I'm having hard time understanding the term tension in fluid mechanics. What I understand by tension is the force that string exerts on some object which is pulling it. But when it comes to surface tension it is said that each molecule experiences a force from all four directions, all of them are symmetric hence there develops a tension on the surface. I can't understand why the tension develops when all forces are symmetrical and hence should cancel each other and there should be no force (after all, tension is a force only). I asked it to one of learned man and he replied

let's consider the one-dimensional case of a long molecule under tension. To put it under tension we hold the ends of the molecule a little further away from each other than they would normally be, so each atom is further away from its neighbours than it would normally be, and so is being pulled to the right by its neighbour on the right, and pulled to the left by its neighbour on the left, so there is no resultant force on the atom, but there would be if we cut the molecule!
I'm having trouble understanding his last line, but there would be if we cut the molecule! .

Thank you. Any help will be much appreciated.

#### SDK

You are correct that if all forces are symmetric then they cancel out. But that isn't what happens at the surface is it? The molecules at the top of the surface are interacting with the molecules below but there are no molecules above to interact with. To be more precise, there are still molecules above but they are molecules of air instead of fluid so they are much less dense. In fact they are so much less dense that this force is essentially negligible for most fluids.

However, I also don't understand the other person's comment about cutting the molecule.

You are correct that if all forces are symmetric then they cancel out. But that isn't what happens at the surface is it? The molecules at the top of the surface are interacting with the molecules below but there are no molecules above to interact with. To be more precise, there are still molecules above but they are molecules of air instead of fluid so they are much less dense. In fact they are so much less dense that this force is essentially negligible for most fluids.

However, I also don't understand the other person's comment about cutting the molecule.
With all due respect, I disagree with your conception of surface tension.

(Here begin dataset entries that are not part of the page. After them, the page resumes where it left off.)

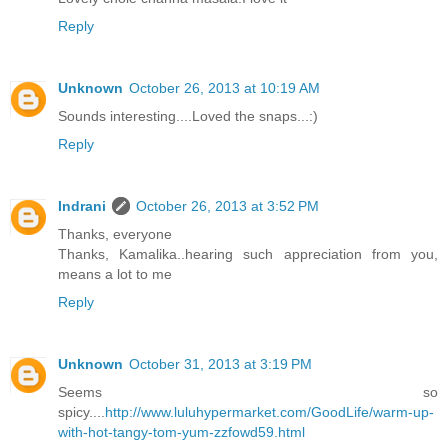
Reply
Unknown
October 26, 2013 at 10:19 AM
Sounds interesting....Loved the snaps...:)
Reply
Indrani
October 26, 2013 at 3:52 PM
Thanks, everyone
Thanks, Kamalika..hearing such appreciation from you,
means a lot to me
Reply
Unknown
October 31, 2013 at 3:19 PM
Seems so
spicy....
http://www.luluhypermarket.com/GoodLife/warm-up-
with-hot-tangy-tom-yum-zzfowd59.html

It's not due to the absence of upward force.

#### DarnItJimImAnEngineer

Surface tension arises at curved surfaces of insoluble fluids (liquid-liquid or liquid-gas) because the attractive forces from the similar molecules are stronger than the attractive forces from the other fluid's molecules. I haven't done a lot of liquid interface MD simulations, but I assume it has to do with the similar molecules forming crystalline mini-structures, whereas two substances with different atomic packing structures and lattice sizes have a hard time getting as close to each other, on the whole.

Truth-be-told, I don't think most continuum fluid mechanics people spend that much time thinking about the molecular causes of surface tension. We care that there is a pressure discontinuity at curved interfaces, and the pressure is proportional to the mean local curvature; that's about it. Molecular physics-based fluids guys, I believe, are probably more likely to think of surface tension as surface energy -- as in, being surrounded by tightly packed molecules on all sides puts you at a lower energy state than being at a surface.